ISIS Defeated? Calm Down the Hype Pt.2

26/03/2019

I was going to initially write this and the collusion piece (link below) as one piece, but there was enough to cover to warrant separating them, but with the linking factors being the avalanche of headlines swarming our news cycle and the contrast in “sides” taken.

Some major bombshell news has been broken this week in the international arena (no pun intended regarding Syria). The first was Mueller’s report being submitted, with the US Attorney General honing in on the fact no collusion between Trump and Russia has been proven. The second is the claim that ISIS has been defeated in Syria, with headlines heralding the fall of the terror group. Headlines are fanciful creatures, aren’t they?

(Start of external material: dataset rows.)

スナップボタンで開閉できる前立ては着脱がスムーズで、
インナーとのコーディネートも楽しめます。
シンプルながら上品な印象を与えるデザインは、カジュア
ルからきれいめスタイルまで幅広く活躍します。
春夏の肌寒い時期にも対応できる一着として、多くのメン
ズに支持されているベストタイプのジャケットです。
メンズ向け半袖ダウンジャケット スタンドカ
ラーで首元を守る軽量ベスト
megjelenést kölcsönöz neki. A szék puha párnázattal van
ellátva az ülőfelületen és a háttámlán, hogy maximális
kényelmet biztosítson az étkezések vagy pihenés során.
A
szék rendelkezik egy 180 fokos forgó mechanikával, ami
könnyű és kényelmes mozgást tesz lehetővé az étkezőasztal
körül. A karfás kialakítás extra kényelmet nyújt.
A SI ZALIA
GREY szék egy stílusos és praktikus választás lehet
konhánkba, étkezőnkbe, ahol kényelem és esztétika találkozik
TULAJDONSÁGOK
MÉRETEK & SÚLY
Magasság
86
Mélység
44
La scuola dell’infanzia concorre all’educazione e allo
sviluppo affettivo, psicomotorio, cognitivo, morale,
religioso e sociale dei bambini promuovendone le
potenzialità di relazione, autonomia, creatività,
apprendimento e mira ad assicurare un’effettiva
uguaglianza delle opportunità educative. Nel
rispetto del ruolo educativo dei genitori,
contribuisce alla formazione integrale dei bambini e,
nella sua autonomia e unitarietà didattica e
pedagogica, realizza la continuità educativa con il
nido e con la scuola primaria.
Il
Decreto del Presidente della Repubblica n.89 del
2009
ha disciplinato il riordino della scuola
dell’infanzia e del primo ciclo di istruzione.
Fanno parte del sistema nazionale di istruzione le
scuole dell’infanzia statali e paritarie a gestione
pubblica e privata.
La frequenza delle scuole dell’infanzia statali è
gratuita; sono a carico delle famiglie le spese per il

Syria’s War Won’t End Soon

Syria’s current situation, like much of the Middle East, can be traced back to the fall of the Ottoman Empire after WW1. Since 2011, it has become one of the worst crises in the world, possibly only topped by the conditions in Yemen under the Saudi blockade. But what makes Syria so bizarre is just how convoluted the whole war is.

You have Syria’s ruling regime under Bashar al Assad, who is backed by Russia because their port in Syria is one of their few points into the Mediterranean. They have, for the most part, been a driving force against ISIS and other terror groups in the country, like al Qaeda and al Nusra. Another enemy of ISIS has been the Syrian Democratic Forces, which Robert Fisk (who I would believe more than most about what is taking place in Syria) commented was “in fact mostly Kurdish, many of whose members would prefer not to be thought of as Syrians, and whose ranks never enjoyed a democratic election in their lives”. Add in the US intervention and Turkey’s forays into the conflict and sometimes it is hard to tell who is doing what.

The easiest judgement to make is that the main conflict, between the US and Syria’s government, is nothing more than a proxy war between the US and Russia, just as it has been elsewhere since WW2. This endless battle has nothing to do with ideology, a fight for peace, or anything so thoughtful. It is simply two unbridled superpowers locked in battle over finite resources (although some have argued that if the world collapses into a nuclear war, it’ll be a different trouble duo more likely to cause it). In almost every case today and historically, anywhere the pretexts of religion or ideology is invoked, one can usually trace it back to some material goal. Resources, wealth, and power have always been more important than whether innocent civilians become necessary collateral.

And so, even if ISIS were to be defeated (which Fisk, in his article, is hesitant to say because there are many soldiers still out there, including other extremist groups), we have not seen the end of the Syrian conflict. There are still tensions on three fronts that will undoubtedly continue. The first is the Kurdish struggle for independence in amongst the other fighting. The Kurds seem to have enjoyed favourable ties with the US, but when the US has claimed to be leaving the country, the fear was that either Turkey would destroy the Turkish Kurds trying to secede, or that Syria (with Russian backing) would aid the Kurds but integrate them rather than giving them independence.

On the southern front, the Golan Heights – home to, surprise surprise, some large oil and gas reserves – has made its way back into the news. Trump has announced that the US officially recognises the Golan Heights as a part of Israel. In reality, the Golan Heights is a part of Syria that has been occupied by Israel for many years, and where US company Genie Energy has major investments. The US’ acceptance of this is not surprising when you consider names like Dick Cheney and Rupert Murdoch make up part of Genie’s strategic advisory board.

I doubt that Syria looks at this announcement cheerily, however, and tensions across the borders have spiked with accusations of an Iranian presence in Syria. If this escalates, retaliation from Syria or Israel could be guaranteed.

Lastly, the obvious issue is the US’ rivalry with the Syrian government itself. Toppling Assad to insert a more US-friendly regime has been in the pipeline since 2006, and the Arab Spring in 2011 was the perfect time to create chaos – it worked in Libya but hit a roadblock in Syria. The US do not appreciate Russian influence in the region, although their official platform is feeling bad for those poor Syrians under a brutal dictator. Nothing says freedom and compassion like committing war crimes and planning to prop up a government with a different shade of dictator.

So whether it’s a conflict involving Kurdish independence, Israeli encroachment in the Golan Heights, or simply the continuance of the US-Russia proxy war, Syria is no where near a peaceful resolution. Not to mention that ISIS is not entirely defeated yet. The US media, for all of their hatred of Trump, happily toe the line when it comes to imperialist policies, including Syria. It still strikes me as odd that people see Trump as a Russian puppet when his administration has clearly antagonised Russia more than any other presidency.